|
Texto Anterior | Próximo Texto | Índice
Terras indígenas detêm devastação na fronteira
Dados do Instituto Socioambiental mostram que desmate é menor que 1% nessas áreas
Cálculo considerou 26 terras
que fazem fronteira com
outros países; povos nativos
protegem mais a floresta
do que parques nacionais
CLAUDIO ANGELO
EDITOR DE CIÊNCIA
Se floresta em pé for critério
de soberania nacional, então as
terras indígenas em faixa de
fronteira na Amazônia deveriam ser estimuladas -e não
criticadas- pelos militares.
Um novo levantamento mostra
que essas reservas são eficientes em conter o avanço da grilagem e do desmatamento. Na
maioria delas, o desmate acumulado até 2006 é igual ou menor que 1% de sua área.
No mês passado, o general
Augusto Heleno, comandante
militar da Amazônia, causou
polêmica ao dizer, ecoando o
pensamento militar, que a demarcação contínua de terras
indígenas na região de fronteira era uma ameaça à soberania
nacional e precisava ser revista.
Do ponto de vista da integridade ambiental do território,
no entanto, os novos dados
mostram que não há ameaça.
Os cálculos foram feitos a pedido da Folha pelo ISA (Instituto Socioambiental), com base em dados de desmatamento
do Inpe (Instituto Nacional de
Pesquisas Espaciais). Eles consideraram 24 terras indígenas
que fazem fronteira com outros países e que têm 50% ou
mais de sua área mapeada pelo
Prodes, sistema do Inpe que faz
o cálculo da área desmatada
(veja quadro nesta página).
Entre as áreas computadas
está Raposa/Serra do Sol, pivô
da confusão envolvendo militares, arrozeiros e várias instâncias do governo federal ao
longo das últimas semanas. Raposa, no entanto, é uma exceção no quesito desflorestamento, pois apenas 13% de sua área
é floresta (o resto são savanas
abertas e campos naturais).
O mapeamento do ISA mostra que, dessas 24 áreas, apenas
uma registra desmatamento
maior que 20%, percentual
máximo permitido por lei na
Amazônia. Trata-se da terra indígena Tukuna Umariaçu, de
cerca de 4.900 hectares, no
Amazonas. "Essa área é uma
exceção, porque é uma terra
pequena e colada à zona urbana de Tabatinga", diz Alicia Rolla, coordenadora de Sensoriamento Remoto do ISA.
Áreas grandes, como a terra
indígena Ianomâmi, na divisa
com a Venezuela, e a Vale do
Javari, contígua à Colômbia,
têm 0,26% e 0,27% de sua área
desmatada, respectivamente.
Estas, porém, estão em regiões
chuvosas ou de serra, inadequadas para a agropecuária.

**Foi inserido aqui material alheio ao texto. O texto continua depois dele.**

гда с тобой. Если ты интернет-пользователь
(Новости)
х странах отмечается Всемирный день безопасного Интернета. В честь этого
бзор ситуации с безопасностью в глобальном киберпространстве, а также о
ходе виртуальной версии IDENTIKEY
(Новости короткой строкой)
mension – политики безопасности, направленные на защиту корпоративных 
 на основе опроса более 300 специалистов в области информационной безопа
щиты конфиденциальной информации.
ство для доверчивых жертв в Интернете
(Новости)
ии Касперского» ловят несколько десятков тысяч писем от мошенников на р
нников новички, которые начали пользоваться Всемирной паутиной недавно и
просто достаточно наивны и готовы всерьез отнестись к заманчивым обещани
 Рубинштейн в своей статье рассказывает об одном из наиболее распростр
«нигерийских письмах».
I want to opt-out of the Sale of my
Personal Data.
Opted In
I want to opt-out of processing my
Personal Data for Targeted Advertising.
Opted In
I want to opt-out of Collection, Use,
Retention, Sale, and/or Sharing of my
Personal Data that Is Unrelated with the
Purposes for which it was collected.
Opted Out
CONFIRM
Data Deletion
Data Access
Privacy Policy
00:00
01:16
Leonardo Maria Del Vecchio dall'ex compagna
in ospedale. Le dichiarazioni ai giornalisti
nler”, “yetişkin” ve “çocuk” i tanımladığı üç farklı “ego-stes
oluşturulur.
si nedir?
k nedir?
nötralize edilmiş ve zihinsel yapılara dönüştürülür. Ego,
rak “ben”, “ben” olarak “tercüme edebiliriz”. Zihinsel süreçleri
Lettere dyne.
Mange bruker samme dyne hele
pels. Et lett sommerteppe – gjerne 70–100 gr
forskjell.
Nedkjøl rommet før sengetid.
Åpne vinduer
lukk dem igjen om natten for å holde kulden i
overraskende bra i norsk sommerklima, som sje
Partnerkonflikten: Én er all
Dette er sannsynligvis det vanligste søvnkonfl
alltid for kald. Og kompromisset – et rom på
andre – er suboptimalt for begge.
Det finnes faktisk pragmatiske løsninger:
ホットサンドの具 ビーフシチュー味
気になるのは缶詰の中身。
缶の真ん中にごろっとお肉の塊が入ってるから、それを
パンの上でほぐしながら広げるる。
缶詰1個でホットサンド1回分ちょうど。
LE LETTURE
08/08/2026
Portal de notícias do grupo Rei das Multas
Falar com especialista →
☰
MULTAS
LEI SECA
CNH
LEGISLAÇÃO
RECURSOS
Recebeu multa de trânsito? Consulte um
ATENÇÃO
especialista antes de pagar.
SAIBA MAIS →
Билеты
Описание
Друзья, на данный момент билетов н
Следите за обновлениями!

Os maiores exemplos do papel de proteção das áreas indígenas estão nos Estados onde a
ocupação humana é mais intensa: Rondônia e Acre, com
uma terra indígena (Sagarana,
vizinha a uma zona de cerrado)
com 13% de sua área desmatada e todas as outras com desmatamentos totais menores
que 2% -no caso do Acre, menores que 1%.
"Até o Parque Nacional da
Serra do Divisor é mais ocupado que as terras indígenas",
disse Rolla, referindo-se à unidade de conservação de proteção integral na fronteira do
Acre com o Peru.
Proteção ativa
Os cálculos do ISA confirmam algo que estudos anteriores já apontavam: o papel dos
índios de frear a expansão das
atividades predatórias na Amazônia, papel este ainda maior
que o dos parques nacionais.
Um estudo publicado em
2006 por Rolla e outros cientistas na revista "Conservation
Biology", liderado pelo ecólogo
Daniel Nepstad, da Universidade Federal do Pará, mostrou
que as terras dos índios são
"hoje a maior barreira contra o
desmatamento na Amazônia".
O grupo mediu o desmatamento dentro e fora de 121 terras indígenas, 15 parques nacionais, 10 reservas extrativistas e 18 florestas nacionais.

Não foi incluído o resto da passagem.